A claim for damages under TILA must be brought within one year from the alleged violation of the statute. 15 U.S.C. § 1640(e); see also Keiran v. Home Capital, Inc., 720 F.3d 721, 726 (8th Cir.2013). TILA also creates a right of rescission that expires, at the latest, three years after the execution of the loan, "notwithstanding the fact that the information and forms required under [TILA] have not been delivered to the obligor." § 1635(f); see also Rand Corp. v. Yer Song Moua, 559 F.3d 842, 846 (8th Cir.2009). Here, Johnson's note was executed in March 2007, and all of the alleged TILA violations occurred at or prior to the closing. Therefore, even under the three-year statute of limitations, any cause of action Johnson had under TILA expired in 2010.

Johnson's TILA claim is dismissed.

B. "Standing under FRCP 17"

Johnson's "Standing under FRCP 17" claim consists of vague statements with citation to an 1872 opinion of the U.S. Supreme Court. [Doc. 16, pp. 5-6 of 12.] Johnson alleges that "[u]nder FRCP 17, the real Party in Interest must produce both Original Documents [note and deed of trust] in order to collect on an 'alleged' debt[,]" and she has not received such documents. [Doc. 16, p. 5 of 12.]

The rule's reference to the "real party in interest" refers to a party that is asserting a claim, not a party who has been named a defendant. Since it is Johnson who is asserting claims, this Rule applies only to her and not to the Defendants. Therefore, this claim must also be dismissed.

C. FDCPA

The third cause appears to be against Kozeny & McCubbin. Johnson claims she "sent a letter under the Fair Debt Collection Practices Act to obtain the true holders of her verified debt, on or about January 19, 2012 the promissory note to KOZENY AND MCCUBBIN, LC under FDCPA Section 809." [Doc. 16, p. 6 of 12.] Earlier in her amended complaint, Johnson alleges that Kozeny & McCubbin claimed to be a "'debt collector' in their letters[,]" but she does not provide information about what Kozeny & McCubbin said that led her to conclude they were claiming to be debt collectors. [Id. at p. 3 of 12.]

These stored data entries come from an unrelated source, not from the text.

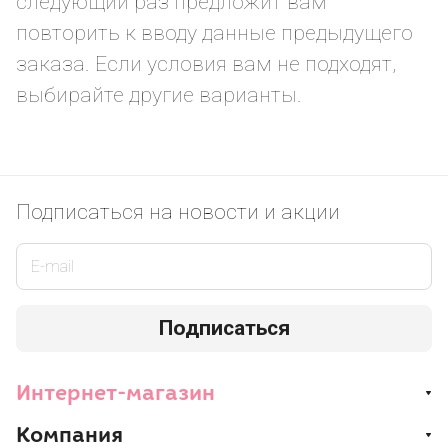
следующий раз предложит вам
повторить к вводу данные предыдущего
заказа. Если условия вам не подходят,
выбирайте другие варианты.
Подписаться
на новости и акции
Подписаться
Интернет-магазин
Компания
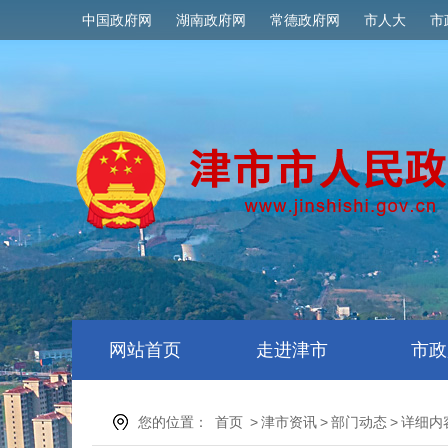
中国政府网
湖南政府网
常德政府网
市人大
市
网站首页
走进津市
市政
您的位置：
首页
>
津市资讯
>
部门动态
>
详细内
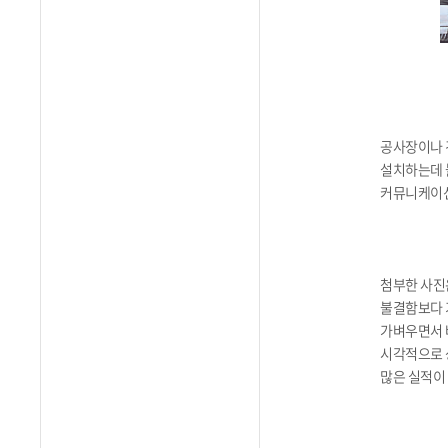
공사장이나 
설치하는데 
커뮤니케이션
첨부한 사진
불결함보다 
가벼우면서 
시각적으로 
많은 실적이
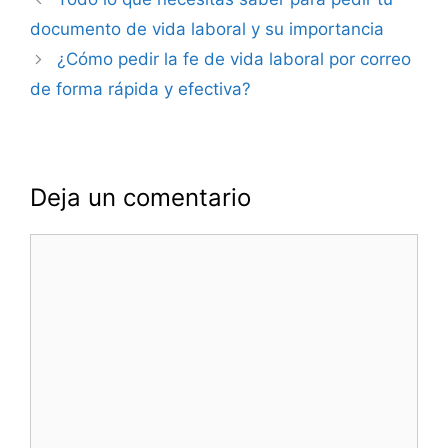
de
documento de vida laboral y su importancia
entradas
¿Cómo pedir la fe de vida laboral por correo
de forma rápida y efectiva?
Deja un comentario
Comentario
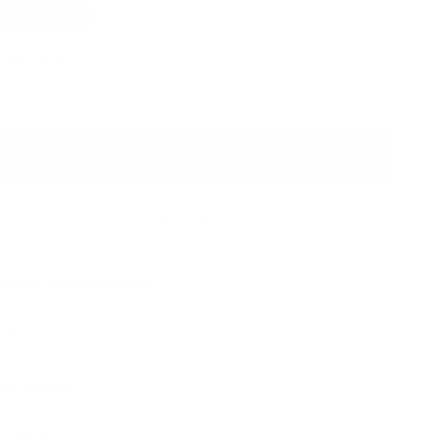
opo de nieve
Piel granulada
ieve Oliva
Color
AÑADIR A LA BOLSA
Listo para enviar
ísticas y compatibilidad
ones
 del material
 y envío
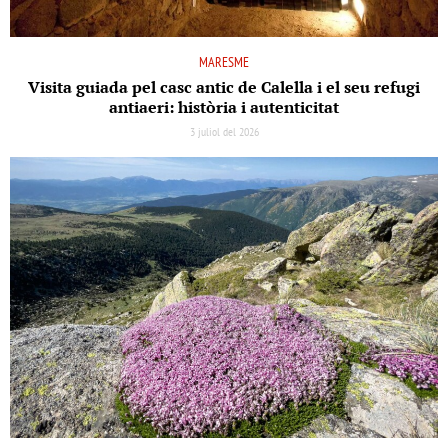
MARESME
Visita guiada pel casc antic de Calella i el seu refugi
antiaeri: història i autenticitat
3 juliol del 2026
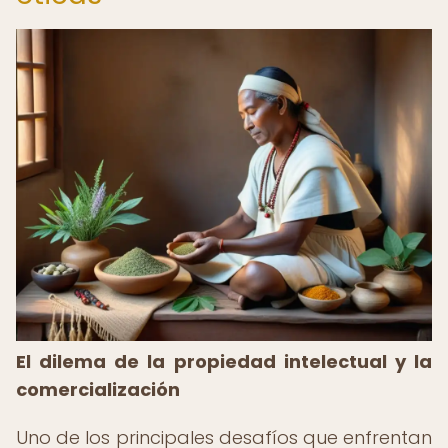
El dilema de la propiedad intelectual y la
comercialización
Uno de los principales desafíos que enfrentan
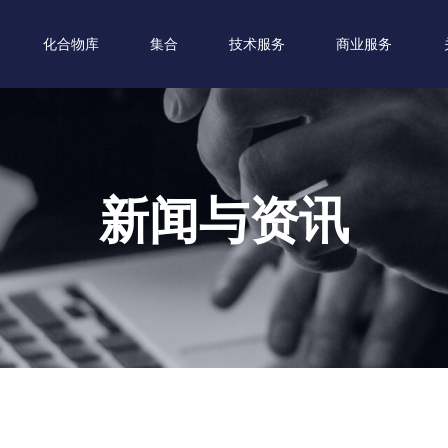
化合物库
集合
技术服务
商业服务
新闻与资讯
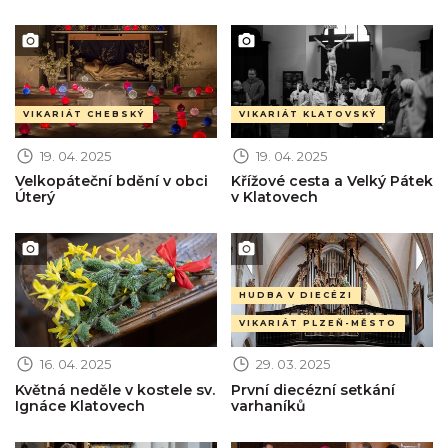
Obrázek novinky
Obrázek novinky
VIKARIÁT CHEBSKÝ
VIKARIÁT KLATOVSKÝ
19. 04. 2025
19. 04. 2025
Velkopáteční bdění v obci
Křížové cesta a Velký Pátek
Úterý
v Klatovech
Obrázek novinky
Obrázek novinky
HUDBA V DIECÉZI
VIKARIÁT PLZEŇ-MĚSTO
16. 04. 2025
29. 03. 2025
Květná neděle v kostele sv.
První diecézní setkání
Ignáce Klatovech
varhaníků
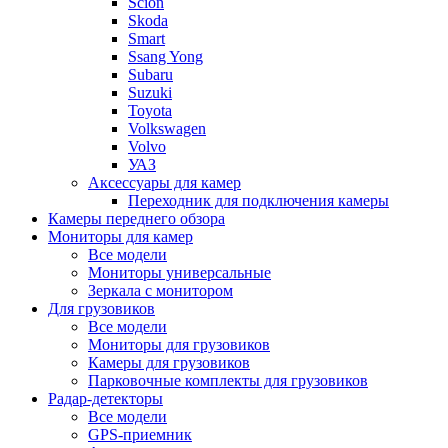
Scion
Skoda
Smart
Ssang Yong
Subaru
Suzuki
Toyota
Volkswagen
Volvo
УАЗ
Аксессуары для камер
Переходник для подключения камеры
Камеры переднего обзора
Мониторы для камер
Все модели
Мониторы универсальные
Зеркала с монитором
Для грузовиков
Все модели
Мониторы для грузовиков
Камеры для грузовиков
Парковочные комплекты для грузовиков
Радар-детекторы
Все модели
GPS-приемник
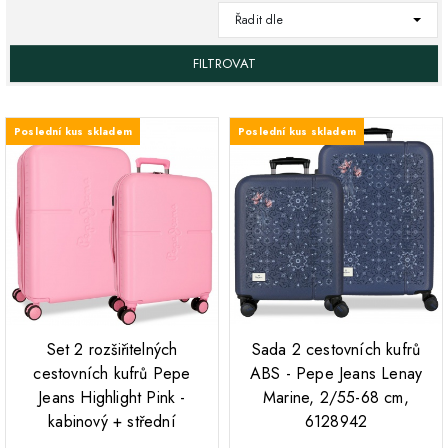
Řadit dle
FILTROVAT
Poslední kus skladem
Poslední kus skladem
;
;
Set 2 rozšiřitelných
Sada 2 cestovních kufrů
cestovních kufrů Pepe
ABS - Pepe Jeans Lenay
Jeans Highlight Pink -
Marine, 2/55-68 cm,
kabinový + střední
6128942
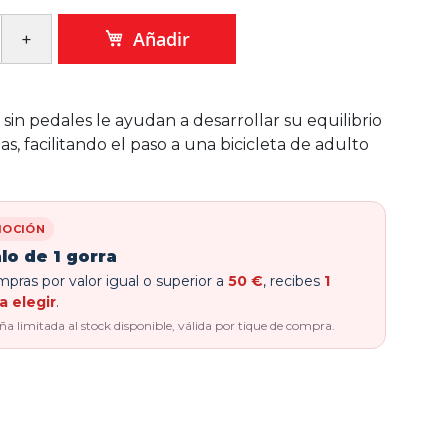
Añadir
s sin pedales le ayudan a desarrollar su equilibrio
s, facilitando el paso a una bicicleta de adulto
OCIÓN
lo de 1 gorra
pras por valor igual o superior a
50 €
, recibes
1
a elegir
.
 limitada al stock disponible, válida por tique de compra.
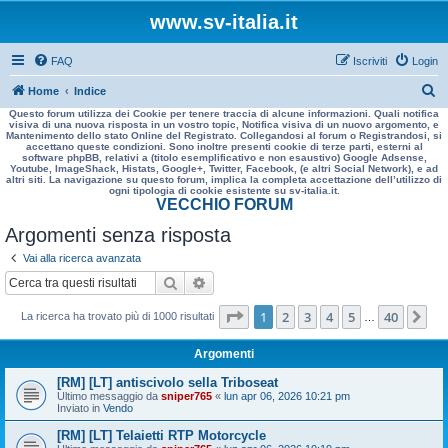
www.sv-italia.it
FAQ
Iscriviti
Login
C
Home
Indice
Questo forum utilizza dei Cookie per tenere traccia di alcune informazioni. Quali notifica
e
visiva di una nuova risposta in un vostro topic, Notifica visiva di un nuovo argomento, e
Mantenimento dello stato Online del Registrato. Collegandosi al forum o Registrandosi, si
r
accettano queste condizioni. Sono inoltre presenti cookie di terze parti, esterni al
software phpBB, relativi a (titolo esemplificativo e non esaustivo) Google Adsense,
c
Youtube, ImageShack, Histats, Google+, Twitter, Facebook, (e altri Social Network), e ad
altri siti. La navigazione su questo forum, implica la completa accettazione dell’utilizzo di
a
ogni tipologia di cookie esistente su sv-italia.it.
VECCHIO FORUM
Argomenti senza risposta
Vai alla ricerca avanzata
Cerca
Ricerca avanzata
Pagina
1
di
40
1
2
3
4
5
40
Pr
La ricerca ha trovato più di 1000 risultati
…
Argomenti
[RM] [LT] antiscivolo sella Triboseat
Ultimo messaggio da
sniper765
«
lun apr 06, 2026 10:21 pm
Inviato in
Vendo
[RM] [LT] Telaietti RTP Motorcycle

To establish her FDCPA claim, Johnson must plead and eventually prove: (1) that she has been the object of collection activity arising from a consumer debt; (2) that the Defendant was attempting to collect a debt, and that it qualifies as a "debt collector" under the Act; and, (3) that the Defendant engaged in a prohibited act or has failed to perform a requirement imposed by the FDCPA. Chomilo v. Shapiro, Nordmeyer & Zielke, LLP, 2007 WL 2695795 at *2 (D. Minn. Sept. 12, 2007) (citing Russey v. Rankin, 911 F. Supp. 1449, 14953 (D.N.M. 1995).

Johnson's claim does not indicate how KOZENY AND MCCUBBIN qualifies as a debt collector, and what acts were committed by KOZENY AND MCCUBBIN that violated the FDCPA. Her vague and conclusory allegations are insufficient under federal law. (A complaint must be dismissed if it does not plead "enough facts to state a claim to relief that is plausible on its face." Bell v. Atlantic Corp. v. Twombly, 550 U.S. 544, 570 (2007). It must include sufficient factual information to "provide the 'grounds' on which the claim rests, and to raise a right to relief above a speculative level." Schaaf v. Residential Funding Corp., 517 F.3d 544, 549 (8th Cir. 2008)).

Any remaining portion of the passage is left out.